Yevgeni Anatolyevich Konyukhov (Евгений Анатольевич Конюхов; born 21 November 1986) is a Russian former professional football player who played as a goalkeeper.

==Club career==
He made his debut in the Russian Professional Football League for FC Torpedo Vladimir on 20 April 2008 in a game against FC MVD Rossii Moscow.
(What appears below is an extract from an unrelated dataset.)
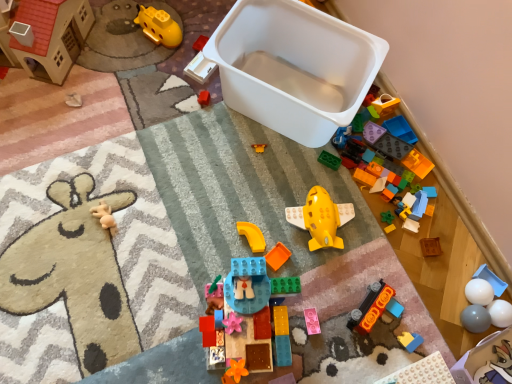 The image size is (512, 384). In order to click on free space in front of beige rubber bear at left, which ranks as the 15th toy in right-to-left order in this screenshot , I will do `click(84, 276)`. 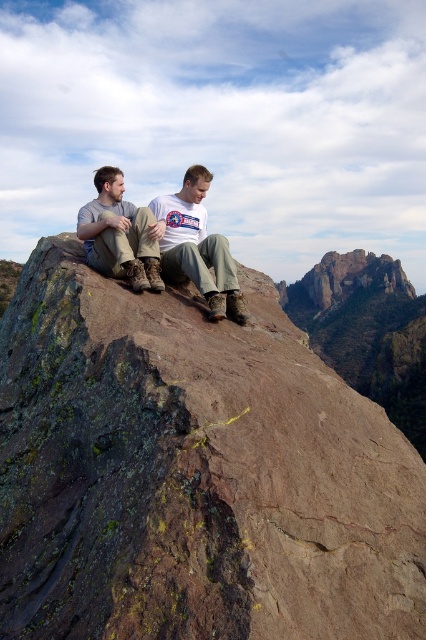 You are a hiker who wants to place a small GPS marker on the cliff edge. The GPS marker requires a flat surface at least 0.5 meters wide. Is the rusty rock at center suitable for placing the GPS marker?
He made his Russian Football National League debut for FC Nizhny Novgorod on 18 April 2010 in a game against FC Dynamo Bryansk.
He made his Russian Premier League debut for PFC Krylia Sovetov Samara on 19 July 2015 in a game against FC Anzhi Makhachkala.